Whiskey and coke; soft drink sales

Soft drink & wellness can coexist in the alcohol space

February 11, 2020
By Alana House

Given the growing health and wellness movement among consumers, you’d think that soft drink sales would be would suffering.

But Nielsen has revealed the opposite is happening in the US, particularly in the alcoholic beverage space.

“Amid the juxtaposition of the sober-curious consumers and the premium spirits drinkers, soft drinks have plenty of room to grow,” the data and insights specialist noted.

For example, one-in-five (21%) US consumers participated in Dry January in 2019. And soft drinks were the most popular option, as nearly half (46%) consumed them, followed by water (43%).

Social moderation and health and wellness, however, are not limited to January, and the year-round lifestyle provides retailers and restaurants with a huge opportunity to grow soft drinks sales.

In the US, non-alcoholic beverages are worth $7 billion more than just four years ago, and $3.2 billion more in the last year alone.

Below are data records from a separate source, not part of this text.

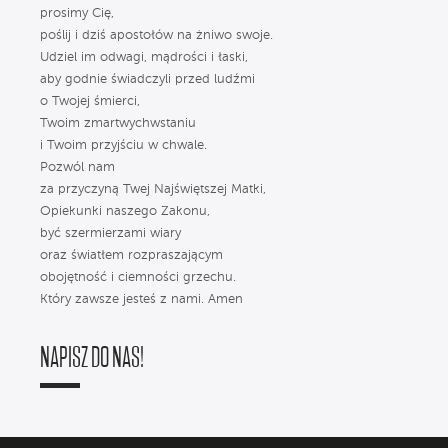
prosimy Cię,
poślij i dziś apostołów na żniwo swoje.
Udziel im odwagi, mądrości i łaski,
aby godnie świadczyli przed ludźmi
o Twojej śmierci,
Twoim zmartwychwstaniu
i Twoim przyjściu w chwale.
Pozwól nam
za przyczyną Twej Najświętszej Matki,
Opiekunki naszego Zakonu,
być szermierzami wiary
oraz światłem rozpraszającym
obojętność i ciemności grzechu.
Który zawsze jesteś z nami. Amen
NAPISZ DO NAS!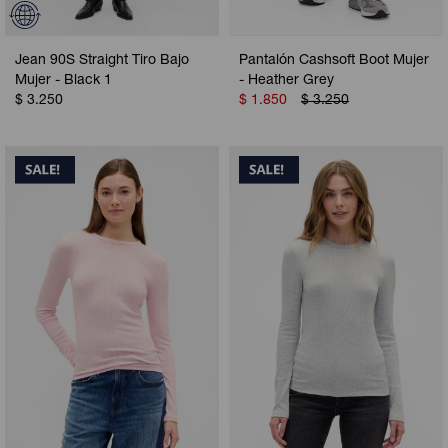
Jean 90S Straight Tiro Bajo
Pantalón Cashsoft Boot Mujer
Mujer - Black 1
- Heather Grey
$
3.250
$
1.850
$
3.250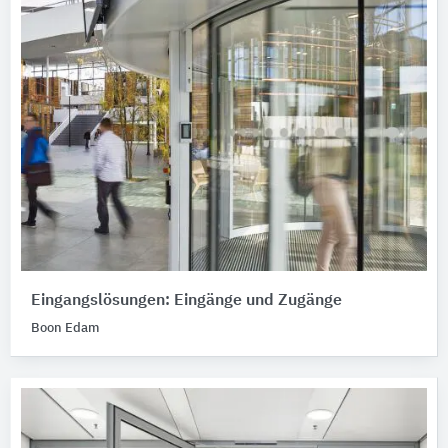
Eingangslösungen: Eingänge und Zugänge
Boon Edam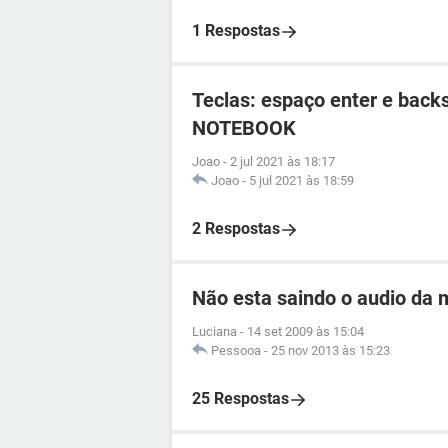
1 Respostas
Teclas: espaço enter e back
NOTEBOOK
Joao
-
2 jul 2021 às 18:17
Joao
-
5 jul 2021 às 18:59
2 Respostas
Não esta saindo o audio da
Luciana
-
14 set 2009 às 15:04
Pessooa
-
25 nov 2013 às 15:23
25 Respostas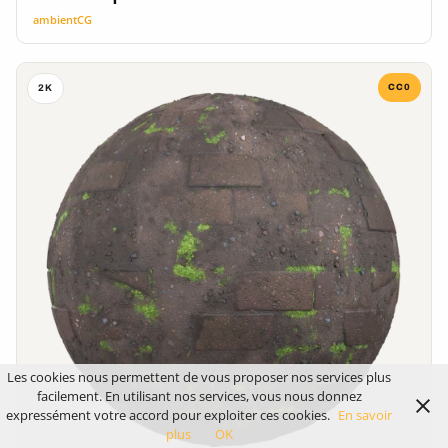
ambientCG
CC0
2K
Les cookies nous permettent de vous proposer nos services plus
facilement. En utilisant nos services, vous nous donnez
expressément votre accord pour exploiter ces cookies.
En savoir
plus
OK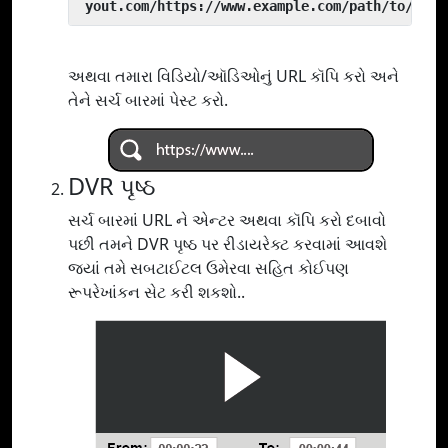
 yout.com/https://www.example.com/path/to/vide
અથવા તમારા વિડિયો/ઑડિઓનું URL કૉપિ કરો અને
તેને સર્ચ બારમાં પેસ્ટ કરો.
DVR પૃષ્ઠ
સર્ચ બારમાં URL ને એન્ટર અથવા કૉપિ કરો દબાવો
પછી તમને DVR પૃષ્ઠ પર રીડાયરેક્ટ કરવામાં આવશે
જ્યાં તમે સબટાઈટલ ઉમેરવા સહિત કોઈપણ
રૂપરેખાંકન સેટ કરી શકશો..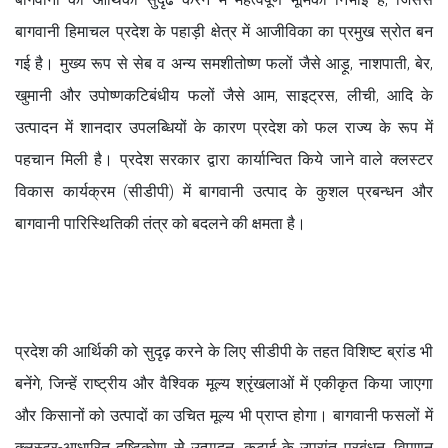
बागवानी हिमाचल प्रदेश के पहाड़ी क्षेत्र में आजीविका का प्रमुख स्रोत बन
गई है। मुख्य रूप से सेब व अन्य समशीतोष्ण फलों जैसे आड़ू, नाशपाती, बेर,
खुमानी और उपोष्णकटिबंधीय फलों जैसे आम, साइट्रस, लीची, आदि के
उत्पादन में शानदार उपलब्धियों के कारण प्रदेश को फल राज्य के रूप में
पहचान मिली है। प्रदेश सरकार द्वारा कार्यान्वित किये जाने वाले क्लस्टर
विकास कार्यक्रम (सीडीपी) में बागवानी उत्पाद के कुशल प्रबन्धन और
बागवानी पारिस्थितिकी तंत्र को बदलने की क्षमता है।
प्रदेश की आर्थिकी को सुदृढ़ करने के लिए सीडीपी के तहत विशिष्ट ब्रांड भी
बनेंगे, जिन्हें राष्ट्रीय और वैश्विक मूल्य श्रृंखलाओं में एकीकृत किया जाएगा
और किसानों को उत्पादों का उचित मूल्य भी प्राप्त होगा। बागवानी फसलों में
क्लस्टर-आधारित दृष्टिकोण सेे उत्पादन, कटाई के उपरांत प्रबंधन, विपणन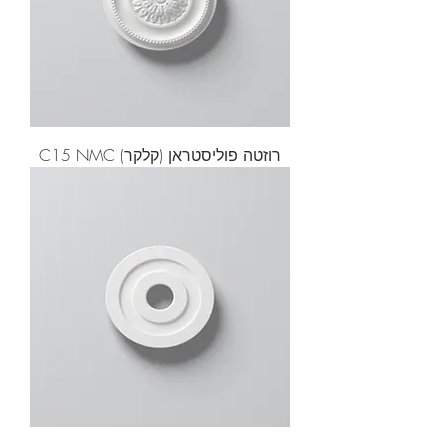
רוזטה פוליסטראן (קלקר) C15 NMC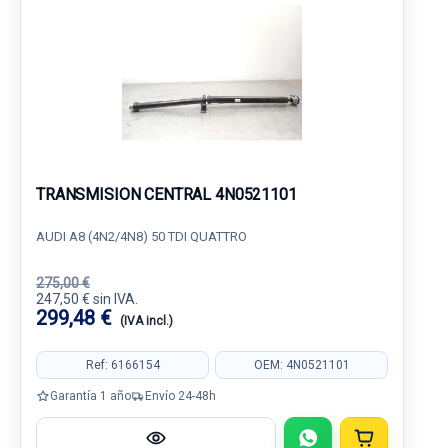
TRANSMISION CENTRAL 4N0521101
AUDI A8 (4N2/4N8) 50 TDI QUATTRO
275,00 €
247,50 € sin IVA.
299,48 €
(IVA incl.)
Ref: 6166154
OEM: 4N0521101
Garantía 1 año
Envío 24-48h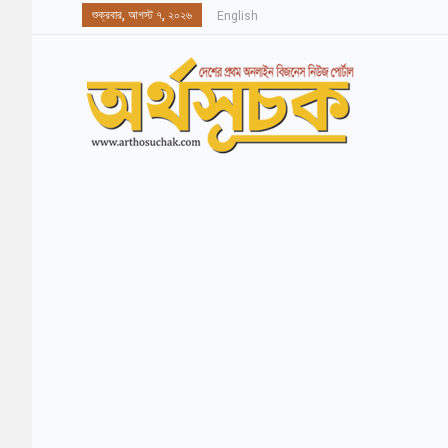
শুক্রবার, আগস্ট ৭, ২০২৬
English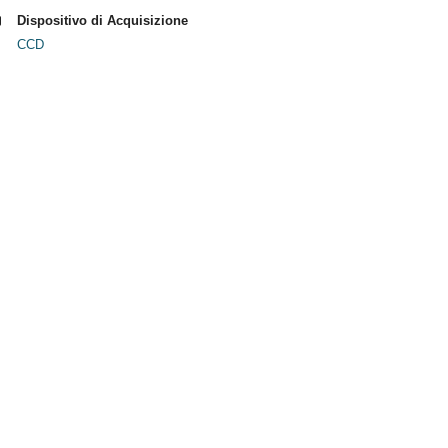
Dispositivo di Acquisizione
CCD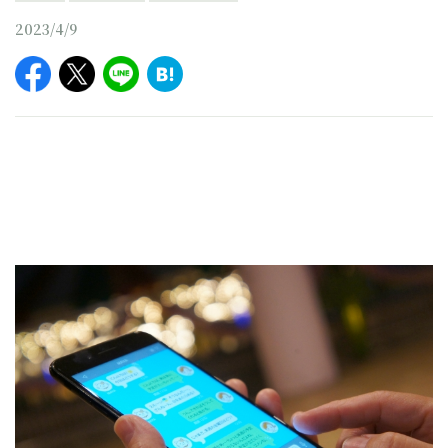
2023/4/9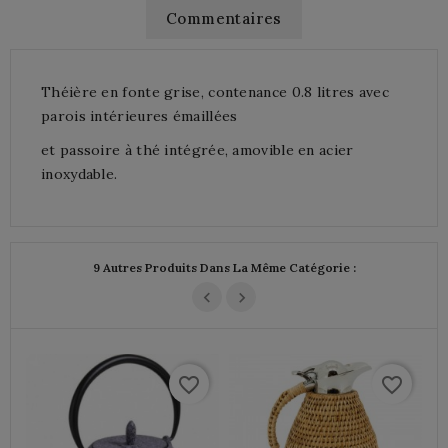
Commentaires
Théière en fonte grise, contenance 0.8 litres avec
parois intérieures émaillées
et passoire à thé intégrée, amovible en acier
inoxydable.
9 Autres Produits Dans La Même Catégorie :
favorite_border
favorite_border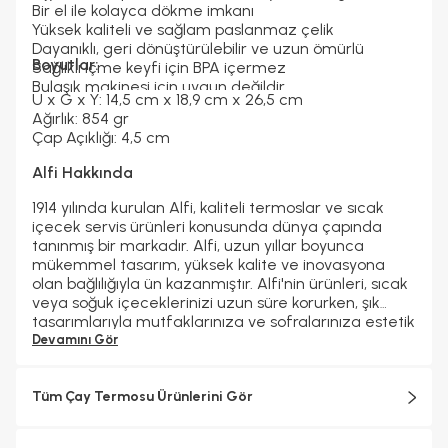
Bir el ile kolayca dökme imkanı
Yüksek kaliteli ve sağlam paslanmaz çelik
Dayanıklı, geri dönüştürülebilir ve uzun ömürlü
Boyutlar:
Sağlıklı içme keyfi için BPA içermez
Bulaşık makinesi için uygun değildir
U x G x Y:
14,5 cm x 18,9 cm x 26,5 cm
Ağırlık:
854 gr
Çap Açıklığı: 4,5 cm
Alfi Hakkında
1914 yılında kurulan Alfi, kaliteli termoslar ve sıcak
içecek servis ürünleri konusunda dünya çapında
tanınmış bir markadır. Alfi, uzun yıllar boyunca
mükemmel tasarım, yüksek kalite ve inovasyona
olan bağlılığıyla ün kazanmıştır. Alfi'nin ürünleri, sıcak
veya soğuk içeceklerinizi uzun süre korurken, şık
tasarımlarıyla mutfaklarınıza ve sofralarınıza estetik
bir dokunuş katmaktadır. Alfi, sıcak içeceklerinizi en
Devamını Gör
iyi şekilde korumak için gelişmiş teknolojileri
kullanırken, çevre dostu ve sürdürülebilir üretim
ilkelerine de büyük önem verir. Alfi, her yaş ve tarza
Tüm Çay Termosu Ürünlerini Gör
uygun geniş bir ürün yelpazesi sunarak müşterilerine
özel bir içecek saklama ve servis deneyimi sunar.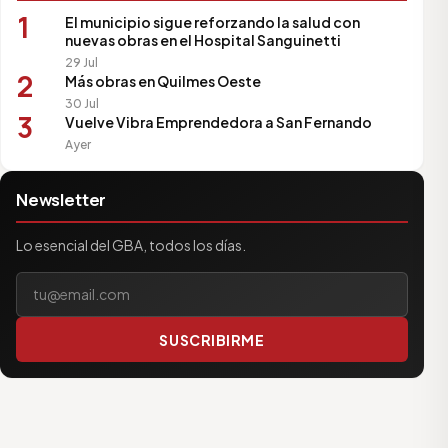
1
El municipio sigue reforzando la salud con
nuevas obras en el Hospital Sanguinetti
29 Jul
2
Más obras en Quilmes Oeste
30 Jul
3
Vuelve Vibra Emprendedora a San Fernando
Ayer
Newsletter
Lo esencial del GBA, todos los días.
Tu correo electrónico
SUSCRIBIRME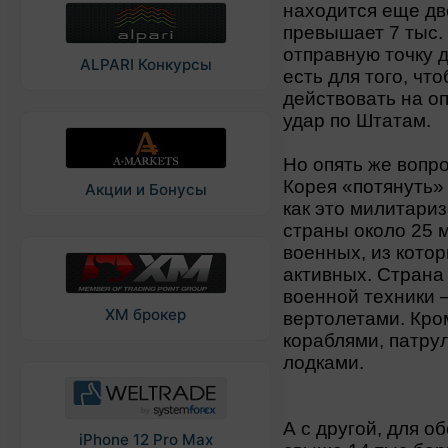
находится еще дв
превышает 7 тыс. 
отправную точку 
ALPARI Конкурсы
есть для того, ч
действовать на о
удар по Штатам.
Но опять же вопр
Корея «потянуть» 
Акции и Бонусы
как это милитари
страны около 25 м
военных, из котор
активных. Страна
военной техники 
XM брокер
вертолетами. Кром
кораблями, патру
лодками.
А с другой, для о
iPhone 12 Pro Max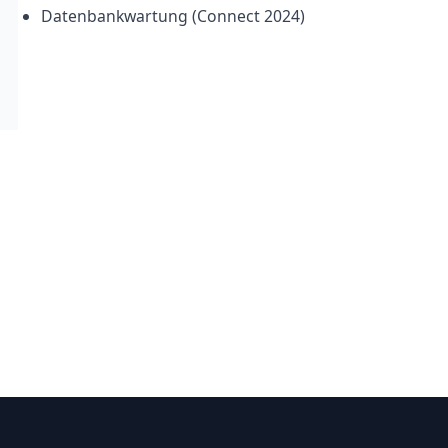
Datenbankwartung (Connect 2024)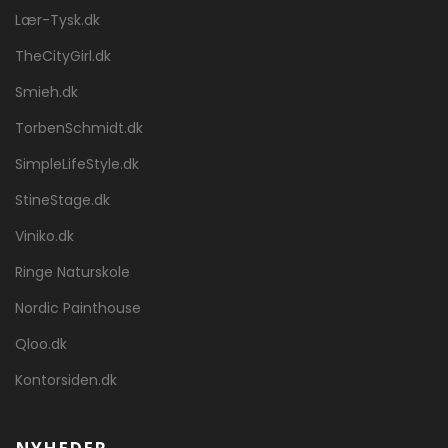
Lær-Tysk.dk
TheCityGirl.dk
Smieh.dk
TorbenSchmidt.dk
SimpleLifeStyle.dk
StineStage.dk
Viniko.dk
Ringe Naturskole
Nordic Painthouse
Qloo.dk
Kontorsiden.dk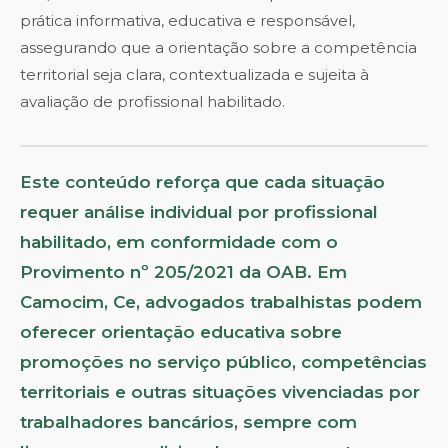
prática informativa, educativa e responsável,
assegurando que a orientação sobre a competência
territorial seja clara, contextualizada e sujeita à
avaliação de profissional habilitado.
Este conteúdo reforça que cada situação
requer análise individual por profissional
habilitado, em conformidade com o
Provimento nº 205/2021 da OAB. Em
Camocim, Ce, advogados trabalhistas podem
oferecer orientação educativa sobre
promoções no serviço público, competências
territoriais e outras situações vivenciadas por
trabalhadores bancários, sempre com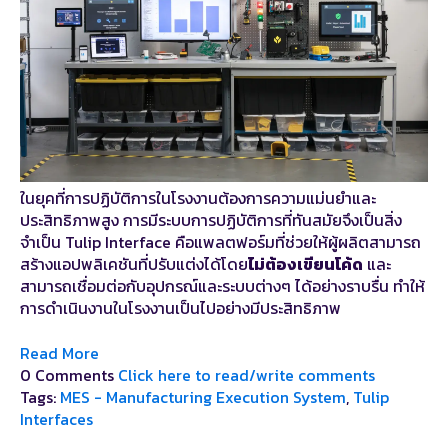
ในยุคที่การปฏิบัติการในโรงงานต้องการความแม่นยำและ
ประสิทธิภาพสูง การมีระบบการปฏิบัติการที่ทันสมัยจึงเป็นสิ่ง
จำเป็น Tulip Interface คือแพลตฟอร์มที่ช่วยให้ผู้ผลิตสามารถ
สร้างแอปพลิเคชันที่ปรับแต่งได้โดย
ไม่ต้องเขียนโค้ด
และ
สามารถเชื่อมต่อกับอุปกรณ์และระบบต่างๆ ได้อย่างราบรื่น ทำให้
การดำเนินงานในโรงงานเป็นไปอย่างมีประสิทธิภาพ
Read More
0 Comments
Click here to read/write comments
Tags:
MES - Manufacturing Execution System
,
Tulip
Interfaces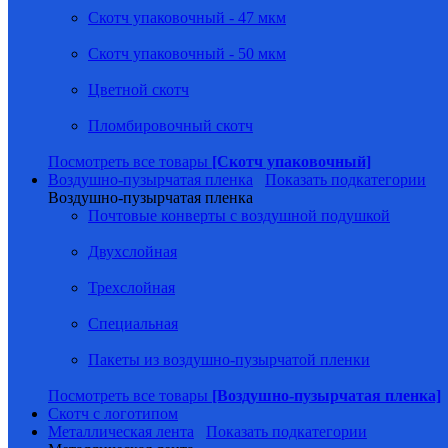
Скотч упаковочный - 47 мкм
Скотч упаковочный - 50 мкм
Цветной скотч
Пломбировочный скотч
Посмотреть все товары
[Скотч упаковочный]
Воздушно-пузырчатая пленка
Показать подкатегории
Воздушно-пузырчатая пленка
Почтовые конверты с воздушной подушкой
Двухслойная
Трехслойная
Специальная
Пакеты из воздушно-пузырчатой пленки
Посмотреть все товары
[Воздушно-пузырчатая пленка]
Скотч с логотипом
Металлическая лента
Показать подкатегории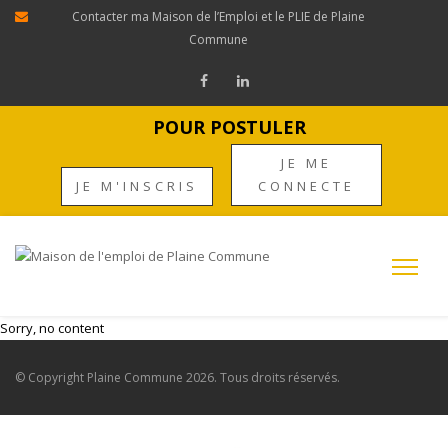
Contacter ma Maison de l’Emploi et le PLIE de Plaine
Commune
POUR POSTULER
JE ME
JE M'INSCRIS
CONNECTE
Sorry, no content
© Copyright
Plaine Commune
2026. Tous droits réservés.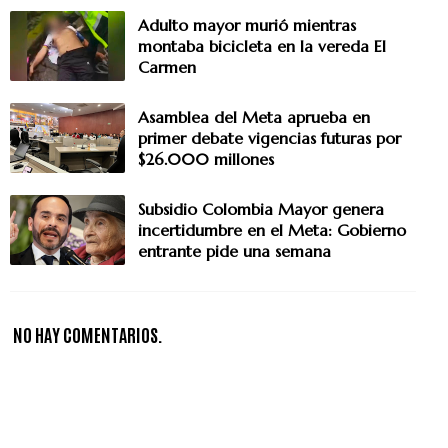
Adulto mayor murió mientras
montaba bicicleta en la vereda El
Carmen
Asamblea del Meta aprueba en
primer debate vigencias futuras por
$26.000 millones
Subsidio Colombia Mayor genera
incertidumbre en el Meta: Gobierno
entrante pide una semana
NO HAY COMENTARIOS.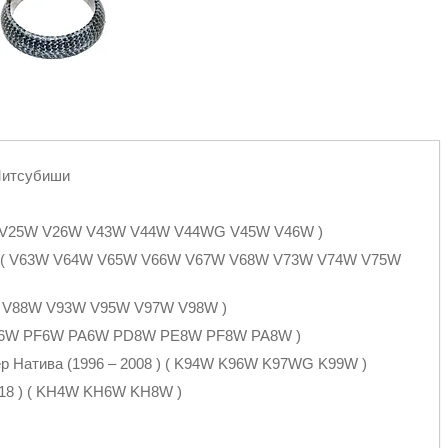
 Митсубиши
4W V25W V26W V43W V44W V44WG V45W V46W )
06 ) ( V63W V64W V65W V66W V67W V68W V73W V74W V75W
7W V88W V93W V95W V97W V98W )
E6W PF6W PA6W PD8W PE8W PF8W PA8W )
ер Натива (1996 – 2008 ) ( K94W K96W K97WG K99W )
0018 ) ( KH4W KH6W KH8W )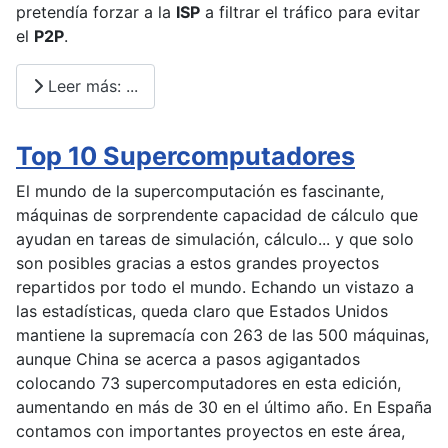
pretendía forzar a la
ISP
a filtrar el tráfico para evitar
el
P2P
.
Leer más: ...
Top 10 Supercomputadores
El mundo de la supercomputación es fascinante,
máquinas de sorprendente capacidad de cálculo que
ayudan en tareas de simulación, cálculo... y que solo
son posibles gracias a estos grandes proyectos
repartidos por todo el mundo. Echando un vistazo a
las estadísticas, queda claro que Estados Unidos
mantiene la supremacía con 263 de las 500 máquinas,
aunque China se acerca a pasos agigantados
colocando 73 supercomputadores en esta edición,
aumentando en más de 30 en el último año. En España
contamos con importantes proyectos en este área,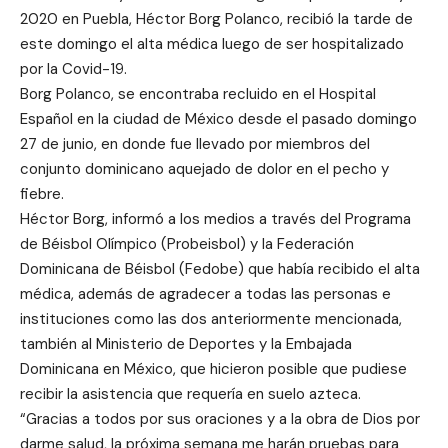
2020 en Puebla, Héctor Borg Polanco, recibió la tarde de
este domingo el alta médica luego de ser hospitalizado
por la Covid-19.
Borg Polanco, se encontraba recluido en el Hospital
Español en la ciudad de México desde el pasado domingo
27 de junio, en donde fue llevado por miembros del
conjunto dominicano aquejado de dolor en el pecho y
fiebre.
Héctor Borg, informó a los medios a través del Programa
de Béisbol Olímpico (Probeisbol) y la Federación
Dominicana de Béisbol (Fedobe) que había recibido el alta
médica, además de agradecer a todas las personas e
instituciones como las dos anteriormente mencionada,
también al Ministerio de Deportes y la Embajada
Dominicana en México, que hicieron posible que pudiese
recibir la asistencia que requería en suelo azteca.
“Gracias a todos por sus oraciones y a la obra de Dios por
darme salud, la próxima semana me harán pruebas para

Whether at home or at restaurants and bars, soft drinks are performing well—55% of US consumers enjoy soft drinks when eating and drinking out, and US retail sales experienced 2.9% growth in the past year.

Nielsen noted: “And as soft drink manufacturers and brands continue to evolve meet healthier lifestyles (with reduced-sugar, healthier and premium options), the opportunity to effectively and strategically engage both the regular and occasional abstainers will continue to grow.”

Spirits drinkers eye premium mixers

But it’s not just the abstainers driving soft drinks forward; spirit drinkers are playing a big part too.

Spirits are performing better than beer or wine, posting 5.7% sales growth at US retail in the last year. They’re also the biggest category in several key channels in the on-premise alcoholic beverage space.

“Different spirits demand different mixers, and spirit drinkers are willing to explore mixer variations depending on the spirit on offer, ranging from soda to fruit juice,” Nielsen said.

“In the US on-premise market, vodka and whiskey are the biggest revenue drivers for spirits, as 20% of survey consumers drink vodka and 17% drink whiskey. Club soda and cola are among the favorites for mixer pairings.

“In the off-premise realm, some non-alcoholic mixers are performing well at retail; cola sales are up 2.2%, club soda sales are up 7.1%, but beverages like orange juice (down 6.3%) and cranberry juice (down 5.8%) have some ground to make up.”